Al Parlamento Ue uno scandalo tira l’altro

La vicenda di un dossier che imbarazza i colossi farmaceutici e chi, ai vertici dell’Unione, decide sulle norme che li riguardano. Intanto il Qatargate è tutt’altro che chiuso.


A Strasburgo hanno un problema di «reputation», direbbero gli inglesi che dall’Ue se ne sono andati a gambe levate. Il più grande consesso politico del continente da qualche tempo si è trasformato in una specie di consiglio comunale di quart’ordine dove circolano bustarelle e s’incrociano tipi loschi. E non si tratta solo del Qatargate e dello scandalo sui contratti dei vaccini anti-Covid. L’opacità e l’ambiguità dilagano nell’istituzione, come dimostra l’imbarazzante balletto di giustificazioni, recriminazioni e fughe in avanti per la scomparsa di una ricerca prima pubblicata sul sito dell’Europarlamento e poi precipitosamente ritirata. Si tratta di un dossier scomodo per Big Pharma, redatto da tre economisti italiani (Simona Gamba, Laura Magazzini e Paolo Pertile) su indicazione dello Stoa, il comitato per il «futuro della scienza e della tecnologia». Il lavoro è rimasto disponibile appena tre giorni online, poi è scomparso. I più previdenti sono riusciti a leggerlo e a salvarne una copia scoprendo così che i risultati dello studio, basato sulla revisione di oltre 230 articoli e su 24 interviste a operatori del settore, erano fortemente critici nei confronti dell’industria farmaceutica cui Bruxelles vorrebbe concedere norme e incentivi ancor più generosi.

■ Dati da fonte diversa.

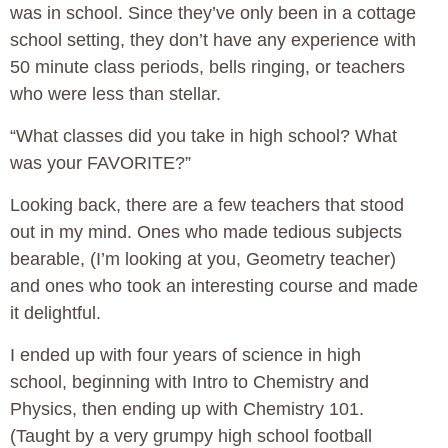
was in school. Since they’ve only been in a cottage
school setting, they don’t have any experience with
50 minute class periods, bells ringing, or teachers
who were less than stellar.
“What classes did you take in high school? What
was your FAVORITE?”
Looking back, there are a few teachers that stood
out in my mind. Ones who made tedious subjects
bearable, (I’m looking at you, Geometry teacher)
and ones who took an interesting course and made
it delightful.
I ended up with four years of science in high
school, beginning with Intro to Chemistry and
Physics, then ending up with Chemistry 101.
(Taught by a very grumpy high school football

Subito è scattata la caccia alla «manina» impertinente. Il giornale Politico ha provato a fare qualche domanda in giro. Qualcuno ha risposto che il lavoro era incompleto, altri hanno spiegato che è in revisione. C’è anche chi giura che da qualche parte si trova ancora il testo, smarrito nei meandri della Rete. Alla fine si è scoperto che un’eurodeputata del Partito popolare europeo, Pernille Weiss, componente della Stoa, ne aveva ordinato il ritiro fino a quando i tre analisti non avranno chiarito alcuni suoi dubbi, peraltro mai espressi prima. A Strasburgo tutti sanno però che la Weiss ha posizioni fin troppo concilianti verso le multinazionali della salute e prima che il suo gesto autoritario finisse al centro di una polemica con gli altri componenti della commissione, scavalcati ed esautorati a loro insaputa, è arrivato in soccorso un principe azzurro nelle sembianze di Christian Ehler, presidente dell’organo consiliare e… compagno dell’eurodeputata.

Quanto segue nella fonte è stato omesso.